26/08/2022
La pieve di Santa Maria a Castello è un edificio sacro situato nel comune di Monteriggioni, in provincia di Siena.
La chiesa e l'attiguo complesso plebano costituiscono una notevolissima testimonianza dell'architettura altomedievale toscana e per la sua importanza è paragonabile alle chiesa battesimali lombarde dell'inizio dell'XI secolo.
La prima testimonianza scritta riferibile a questa chiesa risale ad una permuta di beni posti nella iuditiaria de plebe s.Marie sito Magrungrano tra il vescovo di Volterra Pietro e un certo Winildo datata 22 giugno 971. Nell'XI secolo fu sede di diversi atti notarli per la vendita di beni della famiglia dei Lambardi di Staggia, signori della zona, ai quali con atto del 31 dicembre 1062 papa Alessandro II concesse dei beni nel piviere di Castello. Data la vicinanza ebbe intensi rapporti con l'abbazia di Isola, come testimonia ad esempio nell'atto del 5 maggio 1108 quando il vescovo di Volterra venne invitato dal cardinale Ugo ad ascoltare una sentenza a lui sfavorevole pronunciata in questa pieve.
Il piviere di Castello, appartenente alla diocesi di Volterra, era incuneato tra le diocesi di Firenze e di Siena e nel XII secolo crebbe di importanza tanto che arrivò a contare ben 33 chiese suffraganee; a conferma dell'importanza risulta che in questa pieve (in episcopatu wulterrensi iuxta plebem de Castello) soggiornò l'imperatore Corrado II che concesse dei privilegi ai signori di Staggia e ancora da due privilegi papali di conferma concessi al vescovo di Volterra il 29 dicembre 1171 e il 23 aprile 1179 da parte di papa Alessandro III.
Tra la fine del XII e l'inizio del XIII secolo, in concomitanza con il declino della abbazia di Isola, il pievano di Castello iniziò ad accampare diritti sul romitorio di Montemaggio e iniziò a svolgere importanti funzioni giudiziarie, tanto che in seguito divennero competenza del notario de plebe Castelli. Nel corso del Duecento presso la pieve aveva sede una comunità di canonici secolari guidati dallo stesso pievano.
Nel XIV secolo la situazione economica della pieve era molto florida e perciò divenne un'ambita commenda tanto che l'11 settembre 1302 papa Bonifacio VIII la concesse a Bartolo Jacobi da Ulignano.

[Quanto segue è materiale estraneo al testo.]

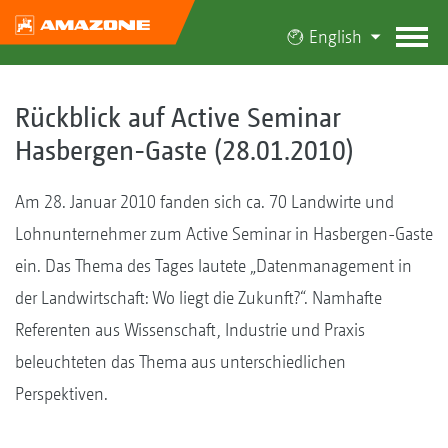
English
Rückblick auf Active Seminar
Hasbergen-Gaste (28.01.2010)
Am 28. Januar 2010 fanden sich ca. 70 Landwirte und
Lohnunternehmer zum Active Seminar in Hasbergen-Gaste
ein. Das Thema des Tages lautete „Datenmanagement in
der Landwirtschaft: Wo liegt die Zukunft?“. Namhafte
Referenten aus Wissenschaft, Industrie und Praxis
beleuchteten das Thema aus unterschiedlichen
Perspektiven.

Alla metà del secolo prima per la peste poi per la guerra ed altre calamità la parrocchialis ecclesia plebs nuncupata s. Joannis de Monte Castello vulterranenesis diocesis si ritrovò ad esseri priva di sacerdoti che la officiassero e così il suo popolo fu costretto a rivolgersi alla abbadia di Isola per le funzioni religiose; a conferma della gravissima crisi nel 1401 il fonte battesimale venne trasferito nell'abbazia e da allora l'antichissimo battistero iuxta plebem in ecclesia s. Joannis cadde in disuso.
Nei secoli seguenti la vita parrocchiale continuò e nell'XIX secolo, anche a causa del notevole incremento di popolazione, la chiesa venne restaurata. Le funzioni religiose sono continuate fino a dopo la seconda guerra mondiale, poi la chiesa ha subito un lungo abbandono. Oggi, inserita in un complesso agrituristico, si presenta interamente restaurata anche se non è liberamente accessibile.